The cultural centre will include classrooms for language, art and beadwork programs, a sacred space for ceremony, and a long house for performances. A multi-purpose room and commercial kitchen for catered events or bistro service will also be available.

Outside, the trolley track winds around the gently waved facade. Panels, reminiscent of paddlewheel loading doors, slide wide open for a view from street front to riverbank.

At the back, power lines and poles, relics of the city’s defunct shipping industry, have been cleared for a riverside trail to be installed next summer.

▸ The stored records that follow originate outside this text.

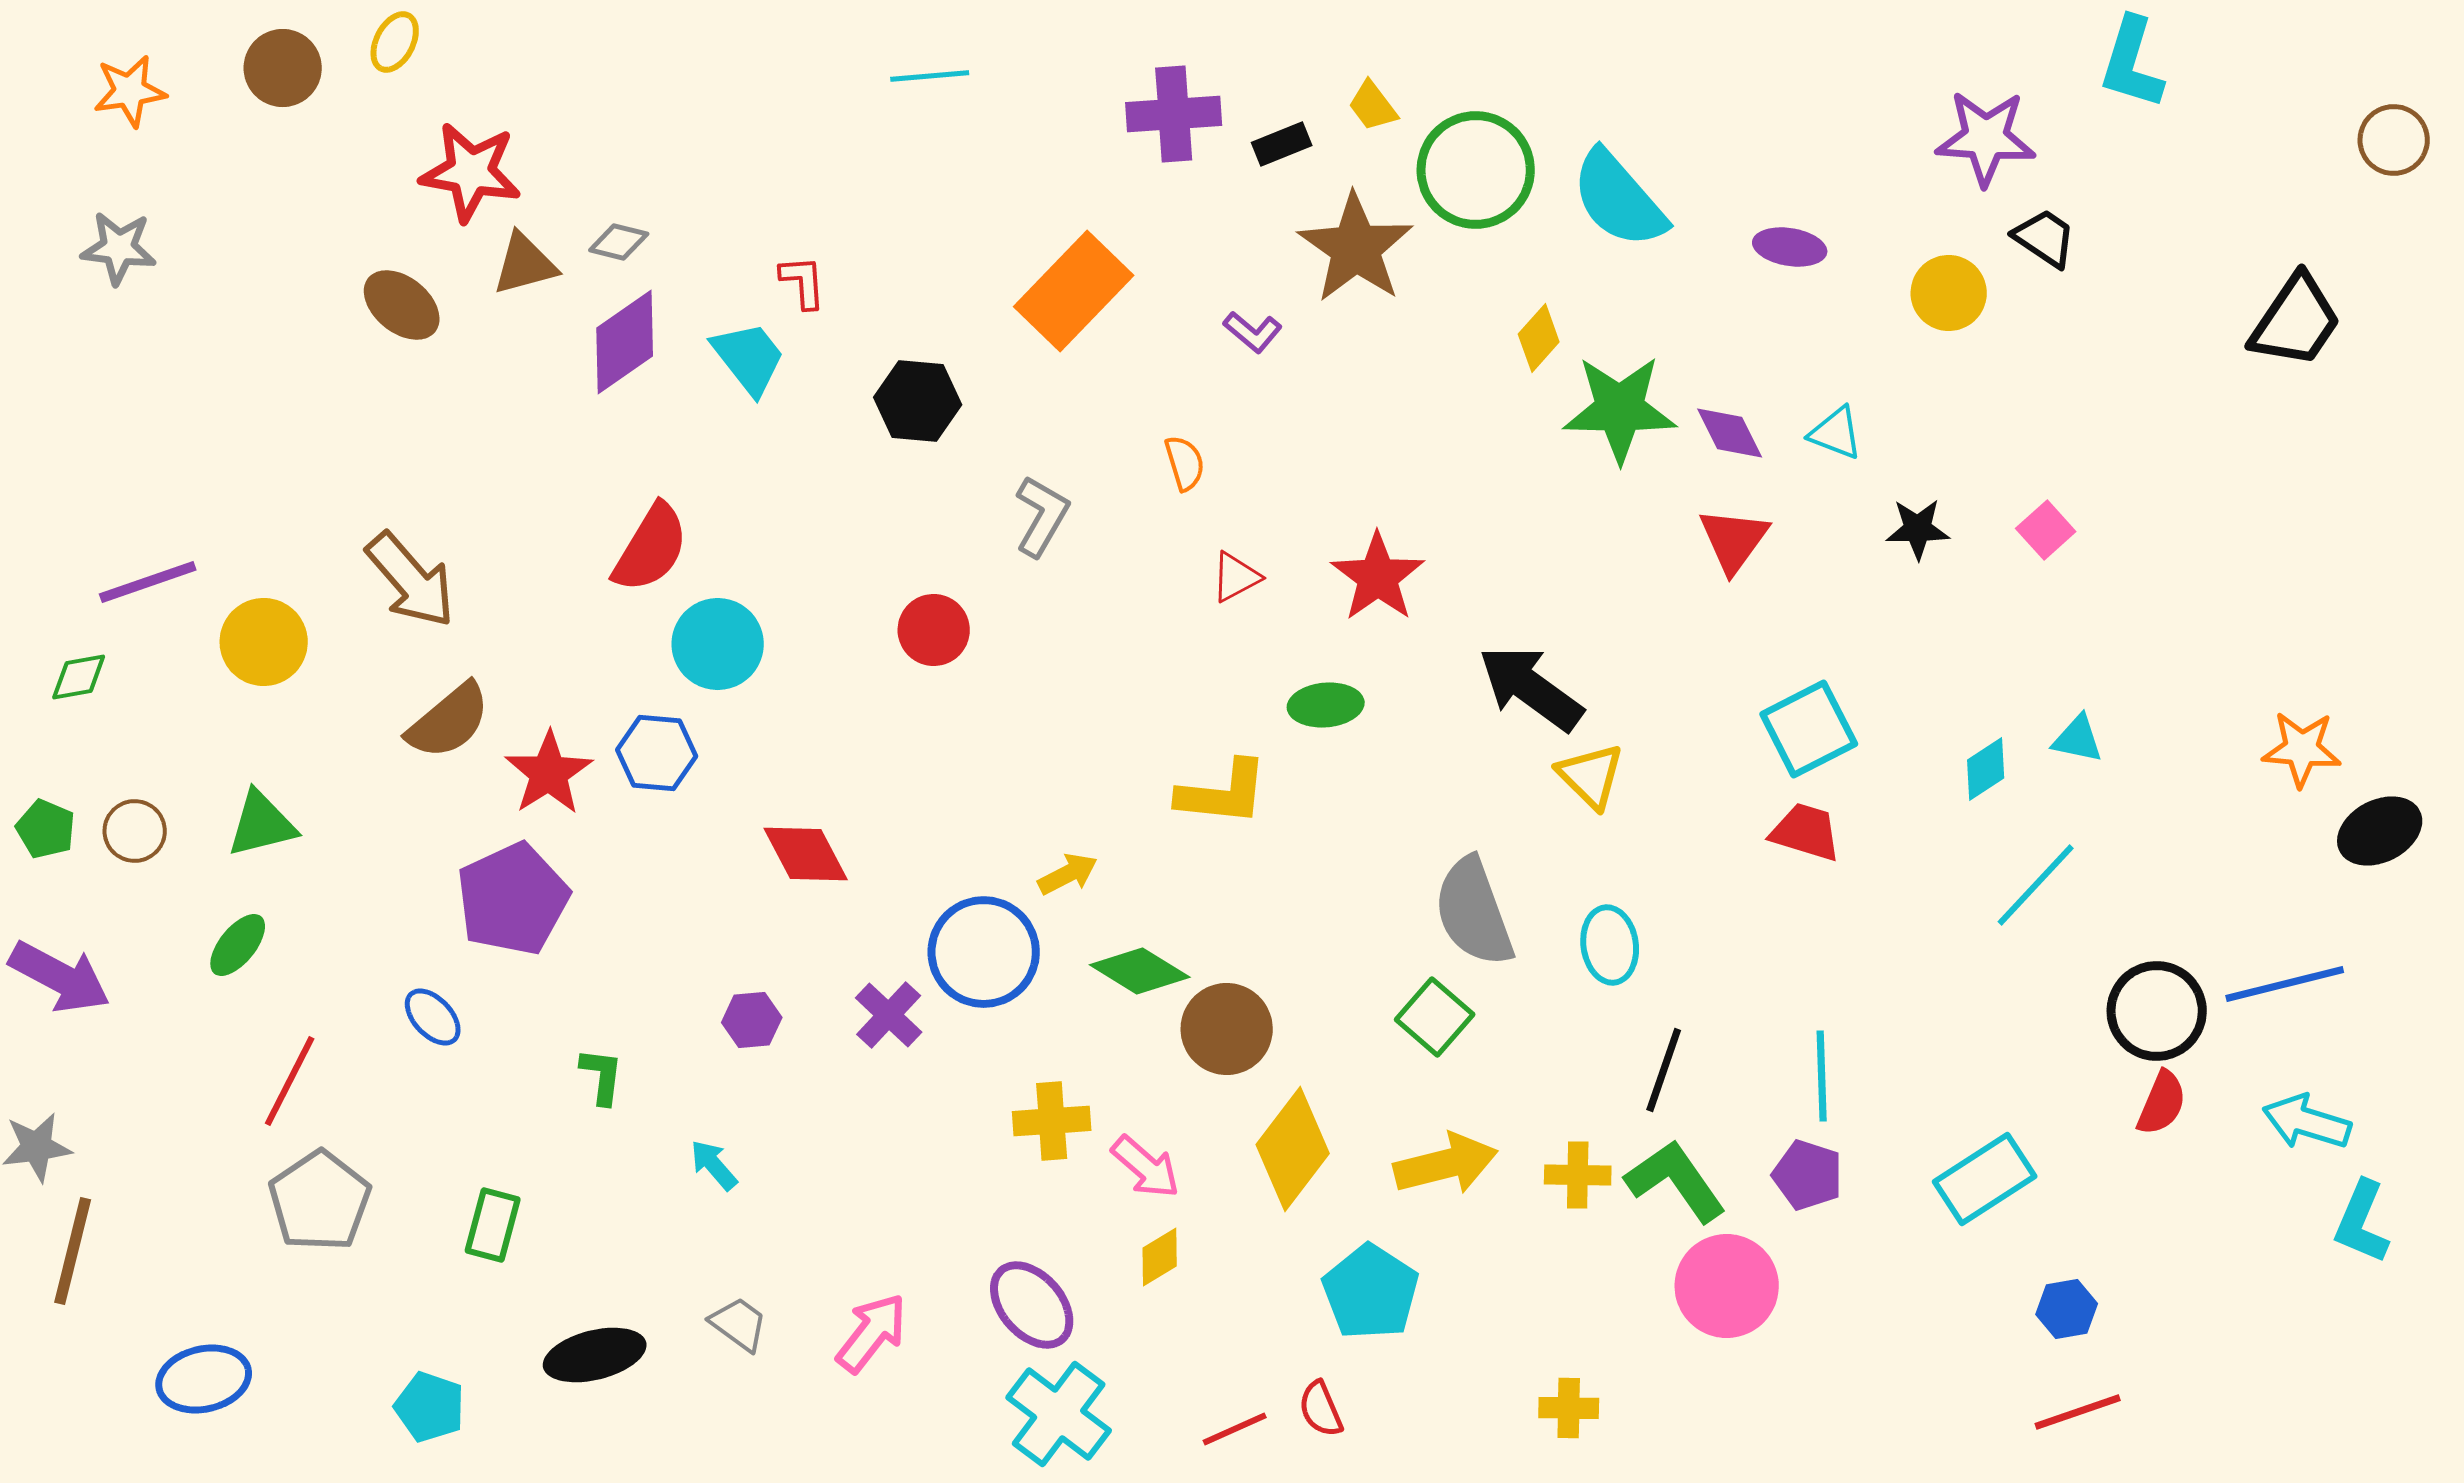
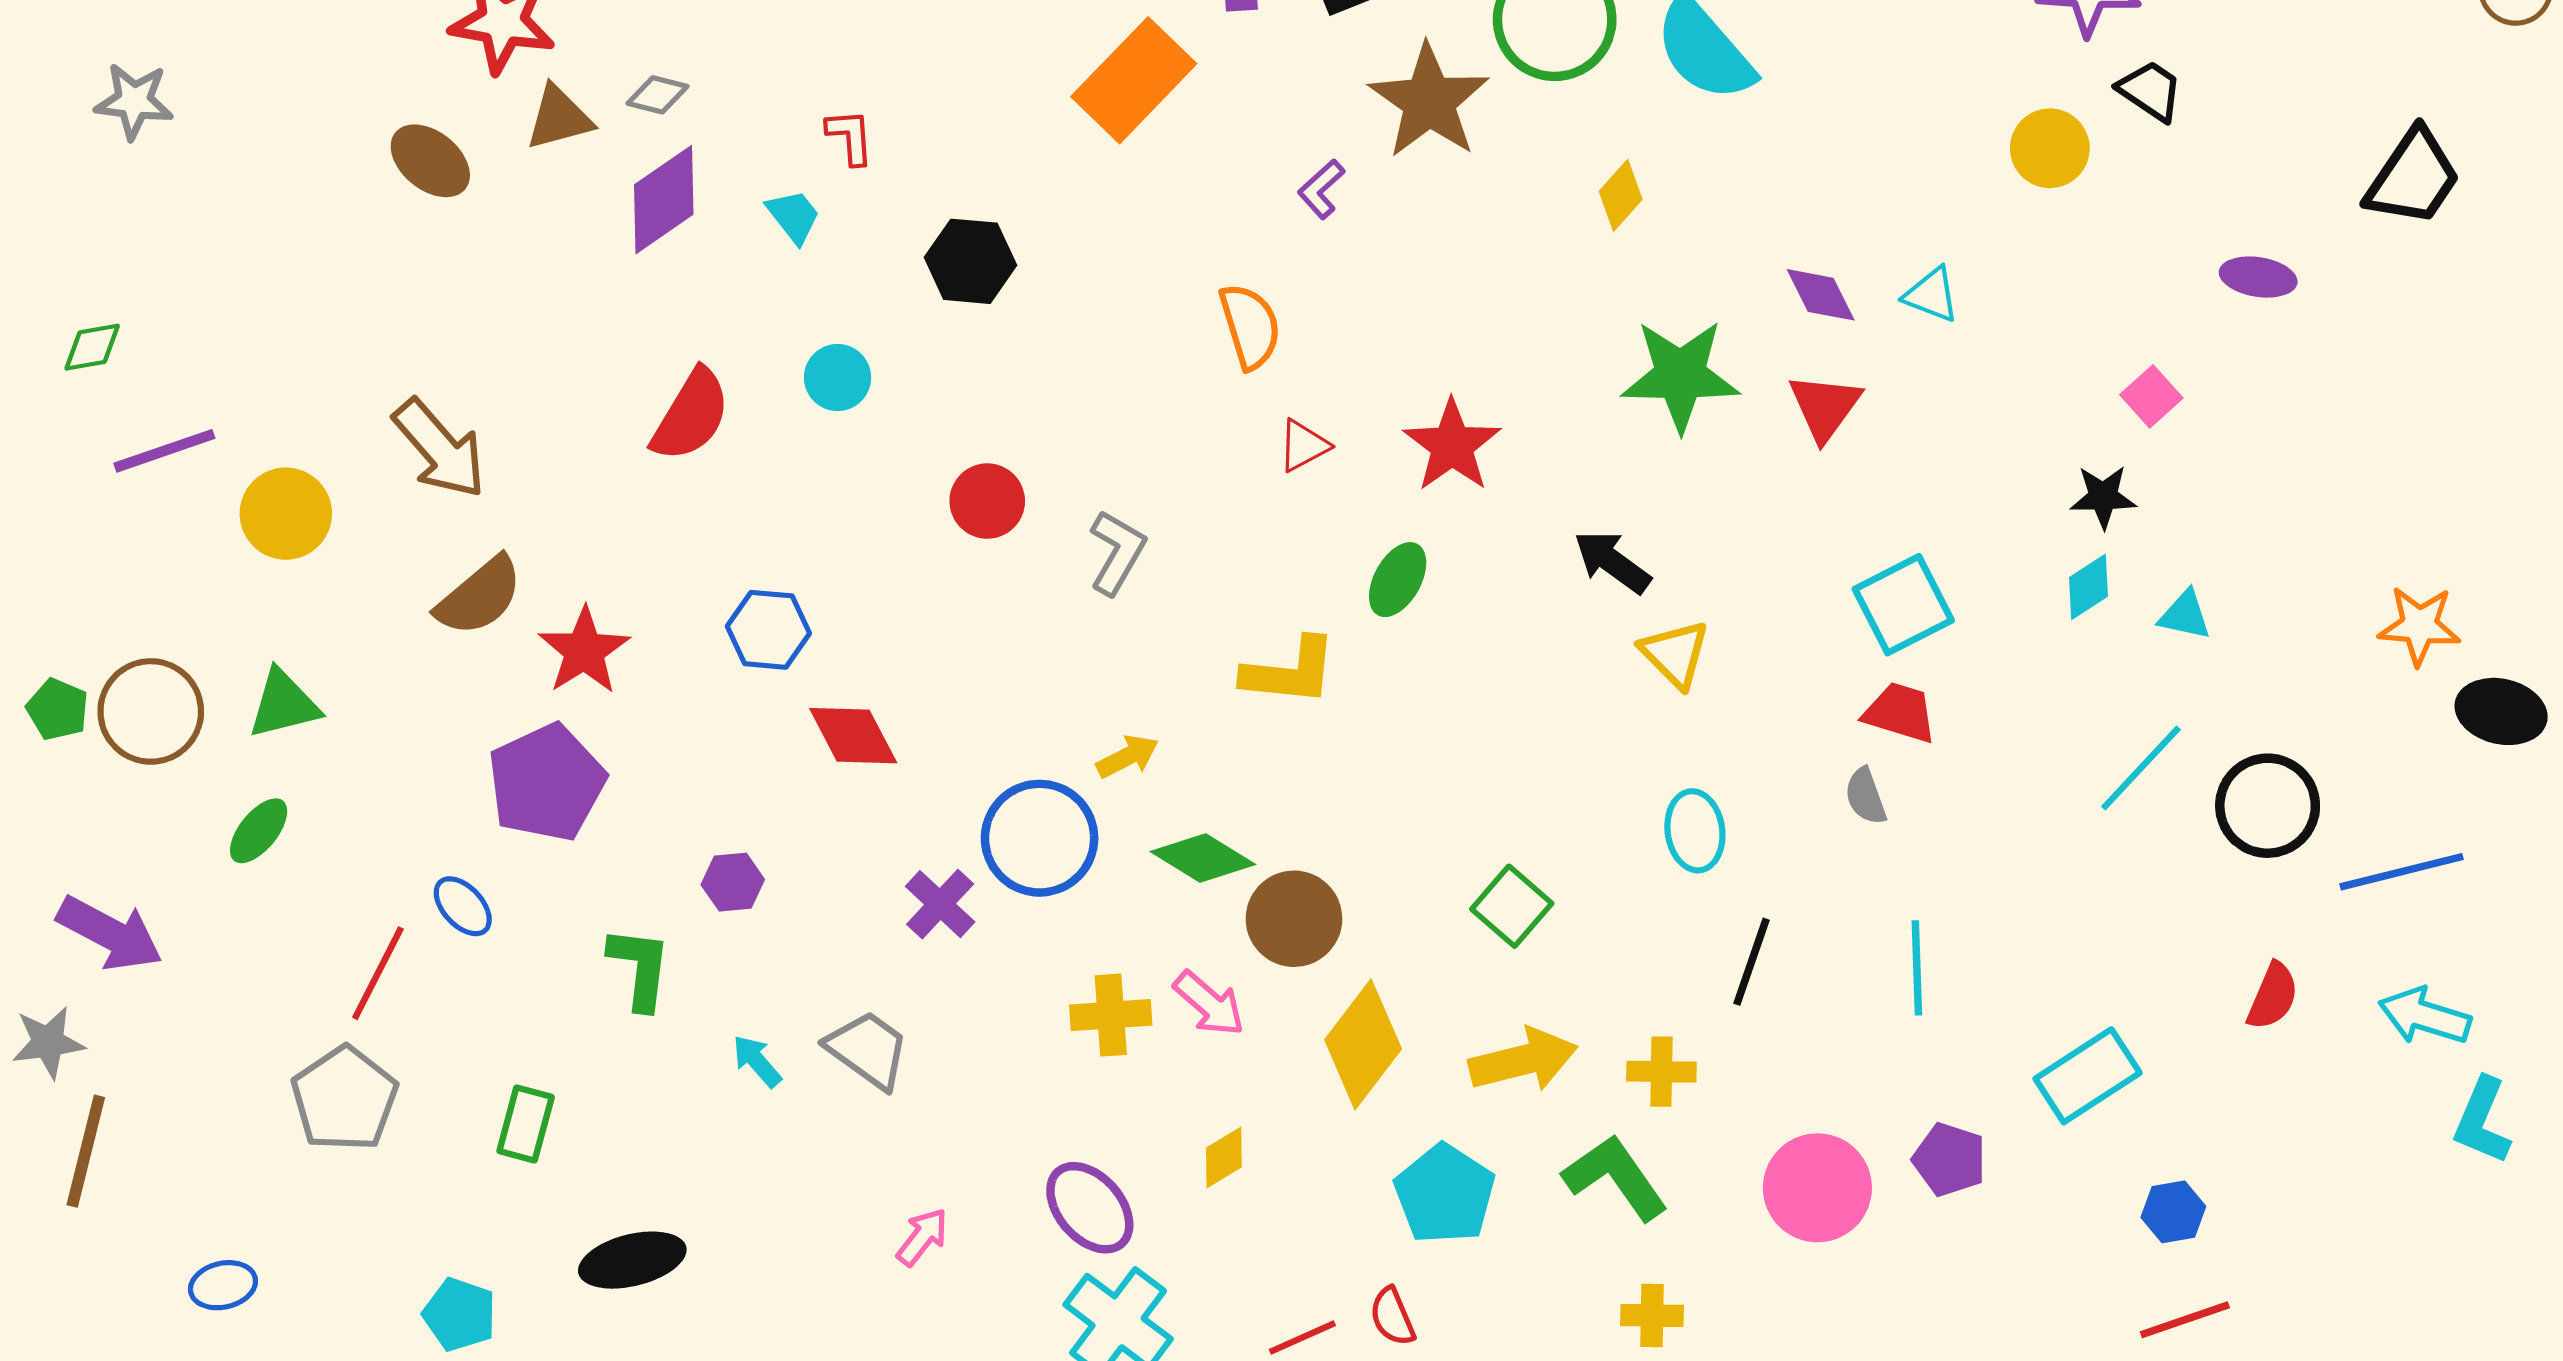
purple ellipse: (1790, 247) -> (2258, 277), moved
orange rectangle: (1074, 291) -> (1134, 80), moved
purple L-shape: (1253, 332) -> (1321, 189), turned 98
cyan trapezoid: (749, 358) -> (794, 216), size x0.7
green star: (1620, 409) -> (1680, 375), moved
orange semicircle: (1185, 463) -> (1250, 326), size x1.5
gray L-shape: (1042, 516) -> (1117, 552), moved
black star: (1918, 529) -> (2103, 497), moved
cyan circle: (718, 644) -> (838, 378), moved, size x0.7
green diamond: (79, 677) -> (92, 347), moved
black arrow: (1531, 688) -> (1612, 562), size x0.7
green ellipse: (1326, 705) -> (1398, 580), turned -56
blue hexagon: (657, 753) -> (768, 630), moved
cyan diamond: (1986, 769) -> (2089, 587), moved
brown circle: (135, 831) -> (151, 711), size x1.6
black ellipse: (2380, 831) -> (2501, 711), turned 40
gray semicircle: (1474, 912) -> (1866, 796), moved, size x0.5
purple arrow: (60, 977) -> (110, 933), moved
black circle: (2157, 1011) -> (2268, 806), moved
purple hexagon: (752, 1020) -> (733, 882), moved
green L-shape: (602, 1076) -> (640, 968), size x1.4
red line: (290, 1081) -> (378, 973), moved
pink arrow: (1146, 1167) -> (1209, 1004), moved
purple pentagon: (1808, 1175) -> (1949, 1160), moved
green L-shape: (1676, 1181) -> (1615, 1177), moved
gray trapezoid: (739, 1324) -> (868, 1050), moved, size x1.4
pink arrow: (872, 1333) -> (922, 1237), size x0.7
blue ellipse: (204, 1379) -> (223, 1285), size x0.7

“This new library is much quieter and safer than the busy location on Second Avenue,” says Bailie.

“We’re very proud of what we’ve been able to do.”

In everything from architectural features to selection of healthy building materials, Bailie took direction from his First Nation’s cultural committee.

“During the building, lots of people were excited about this project,” he says. “Even kids were asking about it.”

The partnership builds on the legacy of the Yukon’s first regional librarian.

The post was created in 1959, but remained empty until Colyer arrived in 1961.

In five short years, she established the system we enjoy today, and oversaw the development of the modern library at Second and Hansen.

She insisted it include an art gallery, archives and fireplace, which it did until the gallery and archives moved to College Drive in 1991.

Although Colyer left the Yukon in 1966, she established libraries with the energy of a Carnegie until her death in 2005. Churchill, Manitoba owes its library to her and when the Government of Northwest Territories established its regional lending system, it consulted Colyer.

Here, her influence continued with the aid of five year plans and a cadre of local library champions.

The first, Garth Graham, succeeded Colyer as director. Through the 1970s and ’80s he expanded services to every Yukon community.

In 1971, Graham, together with Nora Corley Murchison of the Arctic Institute of North America in Montreal, fulfilled Colyer’s goal to create a truly Northern collection. The idea became the Polar Libraries Colloquy, a network of collections of arctic and antarctic polar research.

Because of Colyer’s foresight, today’s scientists, explorers and researchers have a repository of knowledge to access in the struggle to adapt to changing environments. Kwanlin Dün brings the wealth of original knowledge.

Colyer protégé Julie Ourom took over from Graham in the 1990s. She ushered in the age of technology, overseeing the installation of computers, electronic cataloguing, internet and e-book lending, all systems Colyer could never have imagined.

“We’ll always have terminals for people who don’t have a computer, but in the new location we’ve accounted for more people with laptops looking to plug in and uplink.”

In addition, “the entire Northern collection has a new display space,” says Ourom. “Our children’s area is larger and we have a whole new Young Adult section.”

Like Gary Bailie, Ourom foresees “even more interest in the library, with joint programming and shared events. For example, we’d like to be part of the annual Aboriginal Day celebrations in June.”

Upon Colyer’s departure from Whitehorse, Star editor Flo Whyard wrote that she “turned the Regional Library into a sort of community centre.”

That legacy endures in the Kwanlin Dün partnership at the Cultural Centre.